In support of Alcohol Concern’s Alcohol Awareness Week 2016, which runs from 14th to 20th November 2016, Dr Bruce Laurence, Director of Public Health for Bath & North East Somerset Council, said: “We are supporting Alcohol Concern’s Alcohol Awareness Week to highlight just how dangerous drinking too much can be. We want people to enjoy having a drink but to think about the impact on their health.
“Most people are aware that drinking excessively is bad for your health but few people are aware of the link between alcohol and cancer. The more you drink the greater the risk of developing mouth, throat, voice box and oesophagus cancer.

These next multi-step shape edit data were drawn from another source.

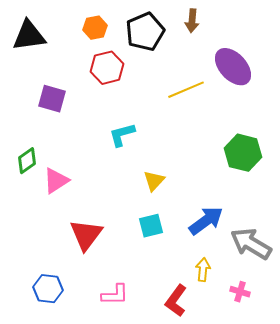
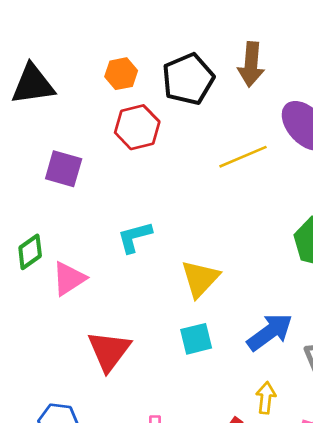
brown arrow: (192, 21) -> (251, 64), size x1.4
cyan L-shape: (122, 135) -> (135, 237), moved
yellow triangle: (154, 181) -> (200, 279), size x1.4

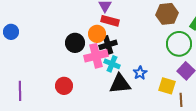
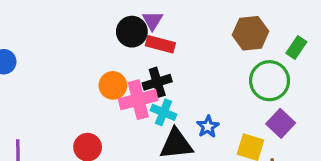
orange circle: (97, 34) -> (113, 85), moved
black circle: (75, 43) -> (132, 32), moved

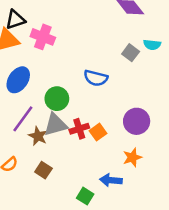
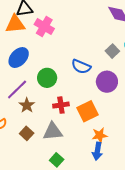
purple circle: (137, 121) -> (107, 82), moved
gray triangle: (55, 125) -> (53, 131), moved
orange square: (98, 132) -> (88, 111), moved, size x1.5
blue arrow: (111, 180) -> (97, 151), moved, turned -96

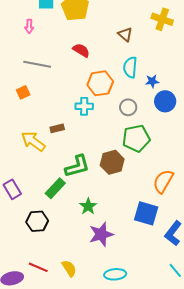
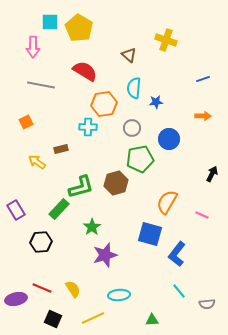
pink arrow: (29, 26) -> (33, 47), size x1.5
red semicircle: (81, 50) -> (85, 71), size x1.4
orange square: (23, 92) -> (26, 122), moved
blue circle: (165, 101) -> (169, 139), moved
yellow arrow: (33, 141) -> (37, 162), size x0.7

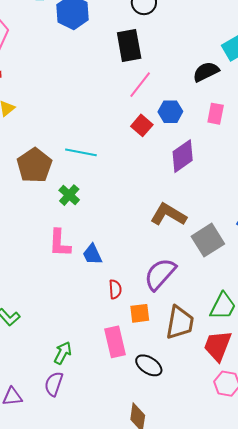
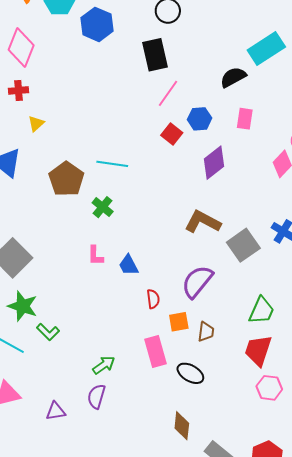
pink L-shape: (60, 243) -> (95, 256), size x0.7
brown trapezoid: (180, 323) -> (206, 332), moved, size x0.6
green arrow: (63, 353) -> (104, 365), turned 30

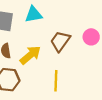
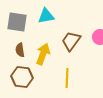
yellow arrow: (30, 55) -> (43, 54), turned -30

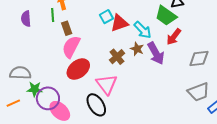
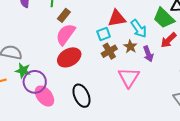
cyan square: (106, 17) -> (104, 34), moved
brown rectangle: (67, 28) -> (64, 15), turned 48
purple arrow: (156, 53) -> (148, 54), size x0.7
pink triangle: (107, 84) -> (129, 77), moved

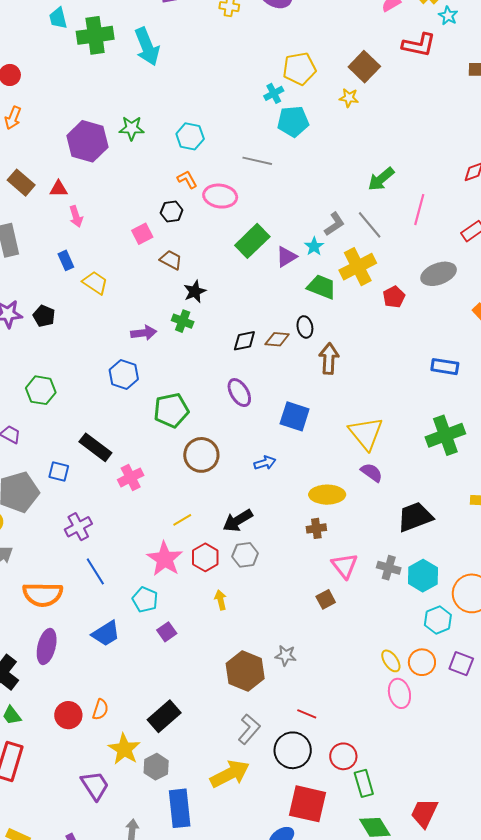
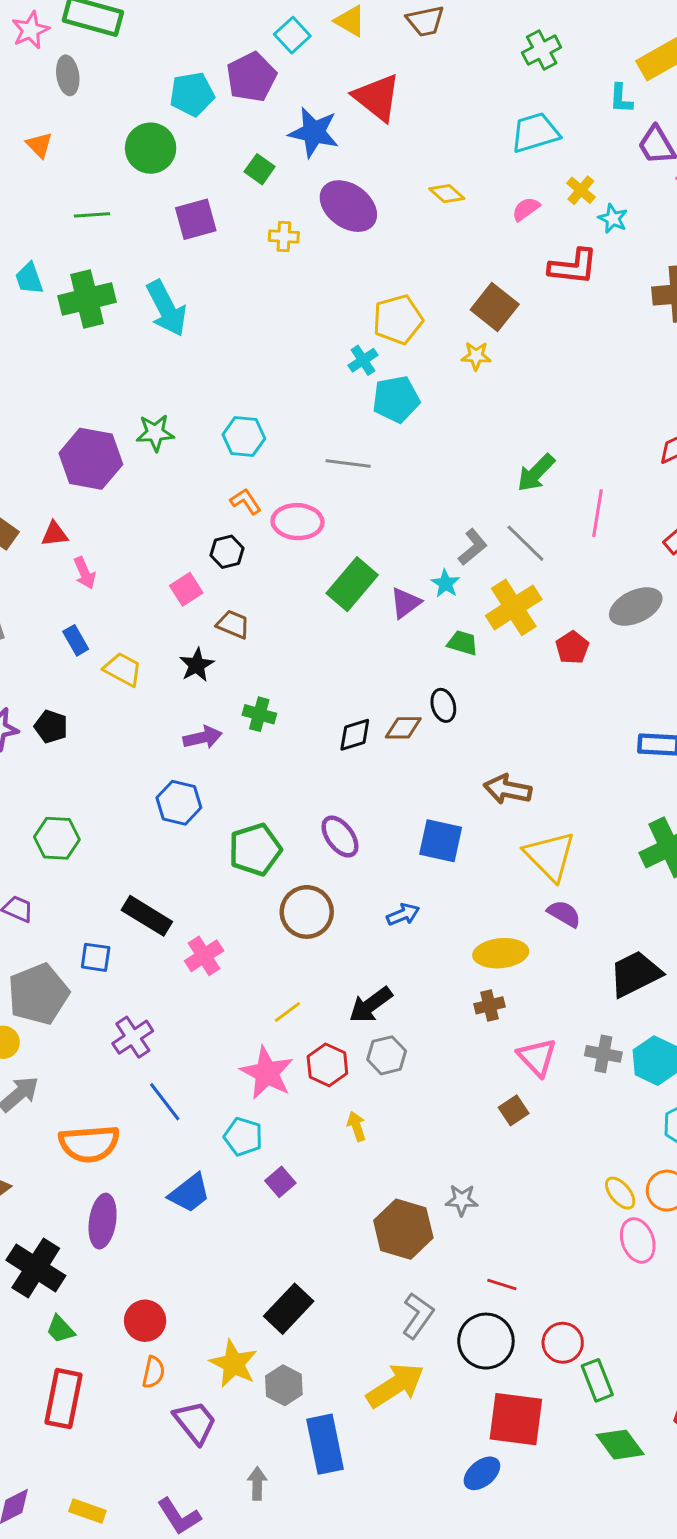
green trapezoid: (322, 287) -> (463, 643), size x0.7
black star: (195, 291) -> (197, 665), moved
brown arrow: (329, 359) -> (508, 789), moved, turned -76
purple ellipse: (239, 393) -> (340, 837), moved
orange semicircle: (100, 709) -> (153, 1372), moved

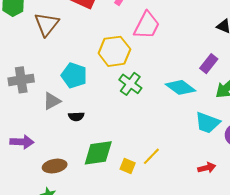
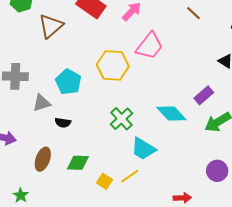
green cross: (130, 84) -> (122, 119), moved
cyan trapezoid: (207, 123) -> (143, 149), moved
green diamond: (98, 153) -> (78, 163), size x0.7
brown ellipse: (55, 166) -> (43, 159), moved, turned -70

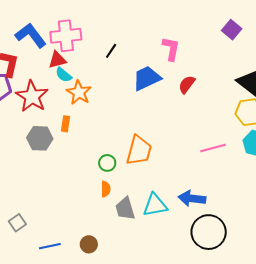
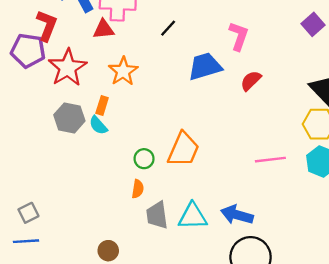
cyan semicircle: (64, 75) -> (98, 125), moved
blue line: (50, 246) -> (26, 241), moved

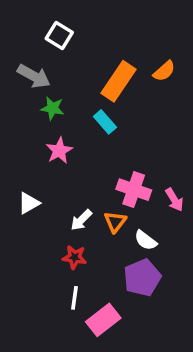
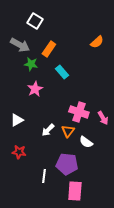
orange rectangle: (118, 81) -> (49, 49), moved, size x0.7
red star: (74, 257) -> (19, 152), moved
purple pentagon: (142, 278) -> (67, 164), moved, turned 30
pink rectangle: (103, 320) -> (75, 191), moved, turned -48

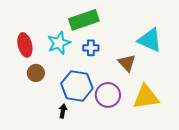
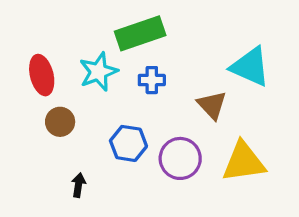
blue hexagon: (77, 86) -> (128, 143), size x0.7
black arrow: (63, 111) -> (78, 185), moved

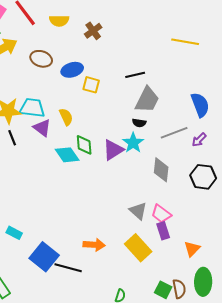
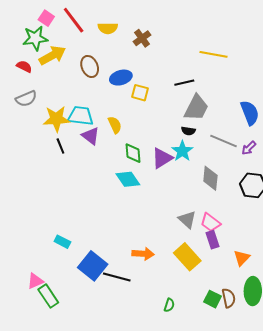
yellow line: (185, 42) -> (214, 54), moved
brown ellipse: (41, 59) -> (90, 66), turned 50
gray line: (174, 133) -> (224, 141), turned 44
cyan diamond: (67, 155) -> (128, 179), moved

Consistent heavy drinking will significantly increase your risk of developing colorectal and liver cancer too.”
The Chief Medical Officer’s new guidance on low risk drinking has lowered the recommended weekly limit for men to 14 units, the same as women, because up to date research shows that at this level the risks to health are the same for men, as for women.
In B&NES there are more alcohol related hospital admissions amongst men and more men in treatment for alcohol misuse than women. Reducing the average weekly consumption of alcohol amongst men could lower their chances of injuries or accidents and longer term reduce their chances of developing high blood pressure, diabetes, liver disease and cancer.
Councillor Vic Pritchard (Conservative, Chew Valley South), Cabinet Member for Adult Social Care and Health, said: “We know that when people abstain from drinking, even for short periods of time, their health improves, they feel better, they may lose weight, sleep better and save money, so there are many benefits. We hope that by raising awareness of alcohol-related health problems people will be encouraged to stay within the guidelines in the run up to the festive season and consider taking part in Dry January in the New Year.”